Les carences avérées dont la salariée a fait preuve dans l’exercice de ses fonctions de coordination et d’encadrement des enseignements inhérentes à son poste de professeur assistant, qui était de nature à compromettre la qualité de l’enseignement dispensé par les intervenants et à ternir en conséquence la réputation de l’école, caractérisent une insuffisance professionnelle.

Aucun élément ne permet de présumer que la grossesse ou l’état de santé de Mme [F] sont le véritable motif de son licenciement.
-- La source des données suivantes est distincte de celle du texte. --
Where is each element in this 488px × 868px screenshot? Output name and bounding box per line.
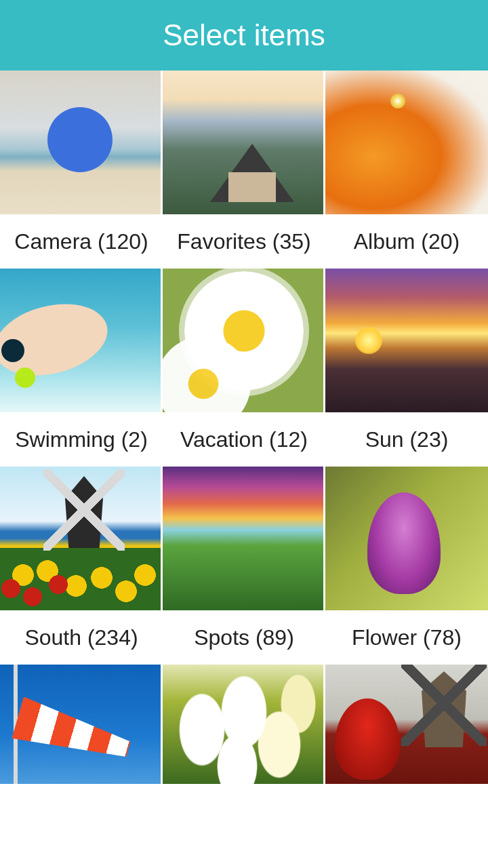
album-thumbnail[interactable] — [163, 269, 323, 412]
album-caption: Flower (78) — [325, 610, 488, 665]
page-title: Select items — [163, 18, 325, 52]
album-thumbnail[interactable] — [325, 665, 488, 784]
album-caption: Favorites (35) — [163, 214, 325, 269]
album-favorites[interactable]: Favorites (35) — [163, 71, 325, 269]
album-caption: Vacation (12) — [163, 412, 325, 467]
album-camera[interactable]: Camera (120) — [0, 71, 163, 269]
album-caption: Album (20) — [325, 214, 488, 269]
album-thumbnail[interactable] — [163, 71, 323, 214]
album-caption: Camera (120) — [0, 214, 163, 269]
album-vacation[interactable]: Vacation (12) — [163, 269, 325, 467]
album-thumbnail[interactable] — [0, 269, 161, 412]
album-thumbnail[interactable] — [0, 665, 161, 784]
album-caption: South (234) — [0, 610, 163, 665]
album-thumbnail[interactable] — [0, 71, 161, 214]
album-partial-2[interactable] — [163, 665, 325, 784]
album-thumbnail[interactable] — [325, 71, 488, 214]
album-album[interactable]: Album (20) — [325, 71, 488, 269]
album-thumbnail[interactable] — [0, 467, 161, 610]
album-caption: Sun (23) — [325, 412, 488, 467]
album-thumbnail[interactable] — [325, 269, 488, 412]
album-thumbnail[interactable] — [163, 467, 323, 610]
album-thumbnail[interactable] — [325, 467, 488, 610]
album-spots[interactable]: Spots (89) — [163, 467, 325, 665]
album-thumbnail[interactable] — [163, 665, 323, 784]
selection-indicator-icon — [47, 107, 113, 172]
album-grid: Camera (120) Favorites (35) Album (20) S… — [0, 71, 488, 784]
album-swimming[interactable]: Swimming (2) — [0, 269, 163, 467]
album-sun[interactable]: Sun (23) — [325, 269, 488, 467]
album-caption: Swimming (2) — [0, 412, 163, 467]
album-partial-3[interactable] — [325, 665, 488, 784]
album-south[interactable]: South (234) — [0, 467, 163, 665]
album-caption: Spots (89) — [163, 610, 325, 665]
header-bar: Select items — [0, 0, 488, 71]
album-flower[interactable]: Flower (78) — [325, 467, 488, 665]
album-partial-1[interactable] — [0, 665, 163, 784]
Ce licenciement étant justifié au regard de l’insuffisance professionnelle avérée de la salariée, qui constitue une raison objective étrangère à toute discrimination, n’est pas entaché de nullité et repose sur une cause réelle et sérieuse.

Il y a lieu de constater en outre que Mme [F], qui a perçu une prime exceptionnelle de 258 euros en décembre 2013, alors qu’elle était en congé de maternité, et de 500 euros en décembre 2015, ne peut, sans contradiction, soutenir à la fois que le versement d’une prime exceptionnelle n’avait aucun caractère de régularité et que l’absence de versement d’une telle prime en décembre 2014, alors qu’elle était absente pour maladie, fait présumer l’existence d’une discrimination.

Le jugement déféré sera en conséquence confirmé en ce qu’il a débouté Mme [F] de l’ensemble de ses demandes.

Sur les dépens et les frais irrépétibles

Il sera statué sur les dépens et les frais irrépétibles dans les termes du dispositif.

PAR CES MOTIFS,

La cour,

Statuant par arrêt contradictoire,

CONFIRME en toutes ses dispositions le jugement du conseil de prud’hommes de Boulogne-Billancourt en date du 12 octobre 2017,

Y ajoutant :

DÉBOUTE l’Ecole supérieure de sciences commerciales d'[Localité 5] dite ESSCA et Mme [B] [F] de leur demande respective d’indemnité fondée sur l’article 700 du code de procédure civile pour les frais irrépétibles exposés en cause d’appel,

CONDAMNE Mme [B] [F] aux dépens d’appel.

– Prononcé publiquement par mise à disposition de l’arrêt au greffe de la cour, les parties en ayant été préalablement avisées dans les conditions prévues au deuxième alinéa de l’article 450 du code de procédure civile.

– Signé par Madame Maryse LESAULT, Présidente et par Madame Carine DJELLAL, Greffier, auquel la minute de la décision a été remise par le magistrat signataire.